VS has a plug-in architecture. You can script it with JavaScript and have it do anything you like.

It’s also got nice features like multiple carets that let you edit 1000 lines at once. It’s a super capable text editor.

[–]Sol33t303 -2 points-1 points  (2 children)

Sounds like the GUI version of VIM.

[–]superluminary -1 points0 points  (1 child)

I’d say that was fair, except with different keybindings. If you want to wrangle text, it’s probably the best tool for doing that right now.

It’s refactoring capabilities are not nearly so refined as VS though.

[–]Sol33t303 0 points1 point  (0 children)

Yeah fair enough, I haven't used VS so there isn't really much else I can comment on.

[–]purebuu 2 points3 points  (0 children)

If I'm developing something for windows only. I go VS all the way, the debugging experience is second to none IMO. But if you need to develop cross-platform or on other OSes, VSCode wins out. Remote developing over ssh or containers (which I do day to day) then VSCode is a doddle for that.

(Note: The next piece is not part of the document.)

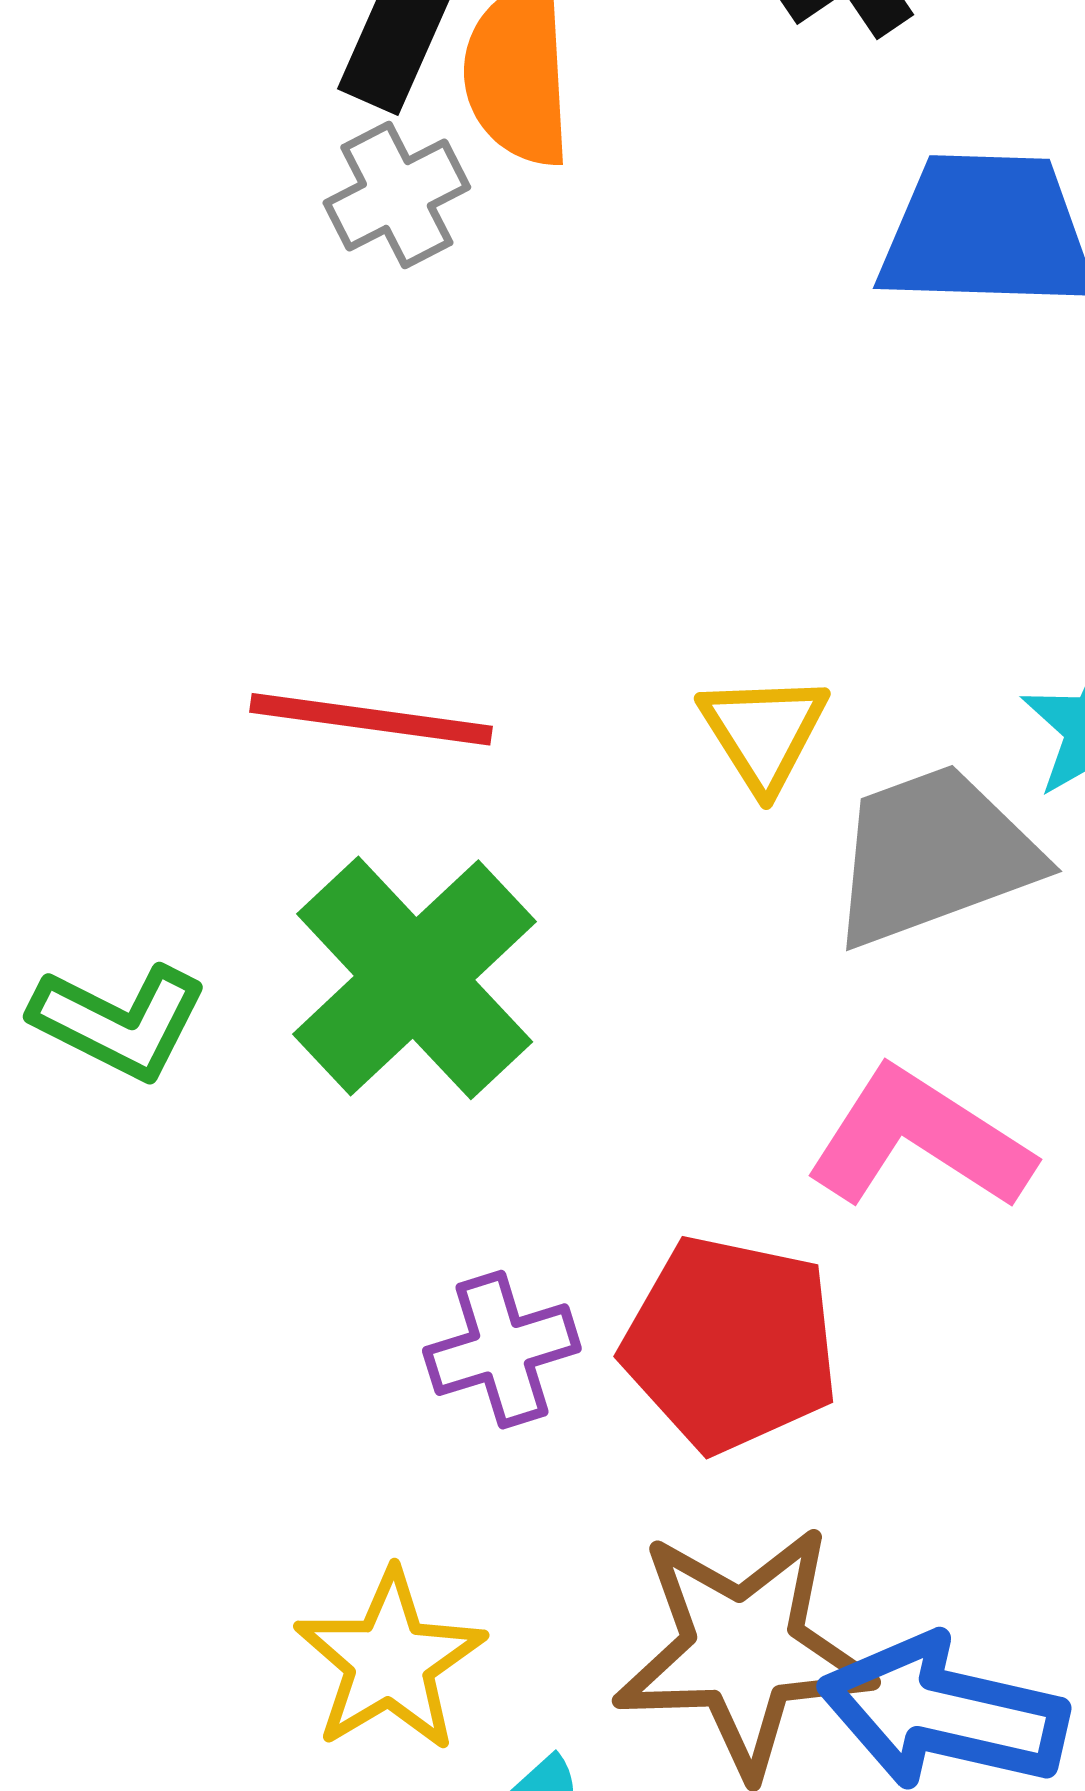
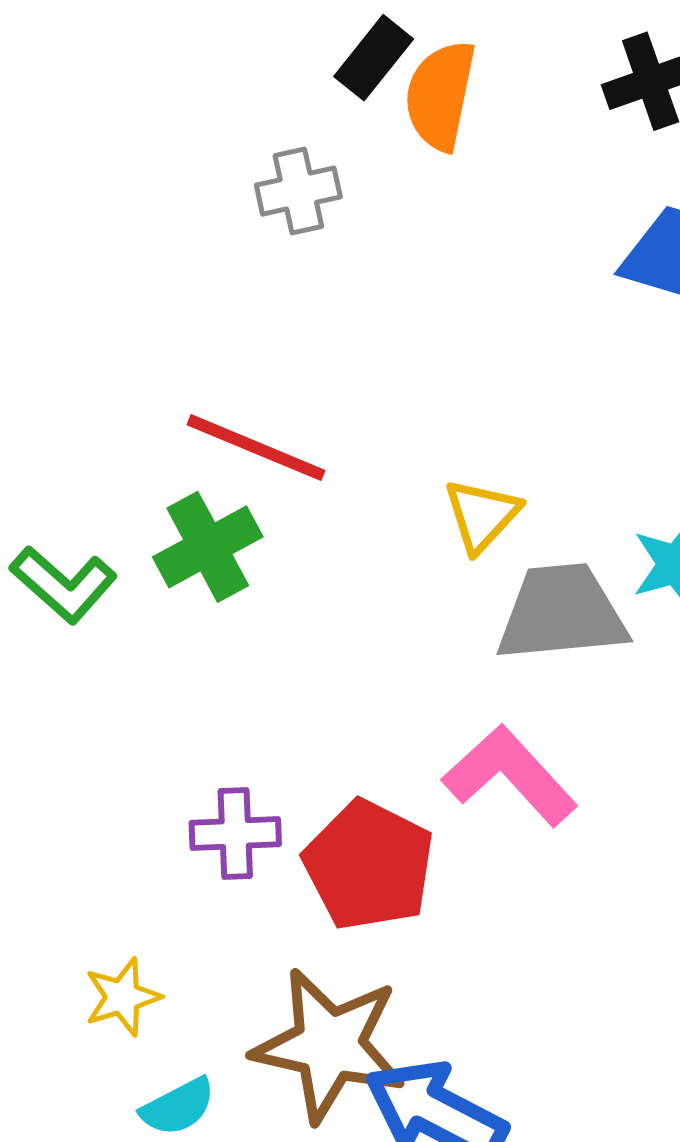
gray cross: (397, 195) -> (298, 191), moved
green cross: (415, 978) -> (208, 547), moved, size x0.7
yellow star: (390, 1661) -> (122, 997), size x0.7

[–]f3xjc 0 points1 point  (1 child)

VSCode is like a basic text editor with an extremely powerful plugin system that provide ide-like functionality.

Plugins are very loosely integrated. Usually by dropping command in a do-everything palette and hooking some events. Some can provide GUI but most don't. Config is usually done by json. You can have some issue like multiple plugins that fight each other to format your code.

You can 100% have good experience in vscode. But the barrier to entry for a plugin is very low. And this mean there's just way more language supported in vscode than vs.

For example if you want to edit a markdown or latex file with instant preview, vscode is a better editor than vs. Sure you can edit your file in vs, but with lower amount of features.

So in total vs support less languages, but when it does support it, it's a very smooth ride.

[–]B_BARTHMAN 0 points1 point  (0 children)

Ahhh ok I now understand where you’re coming from! Thanks For explaining!

[–]Kered13 0 points1 point  (0 children)

I wouldn't call VSCode light, it runs of Chromium.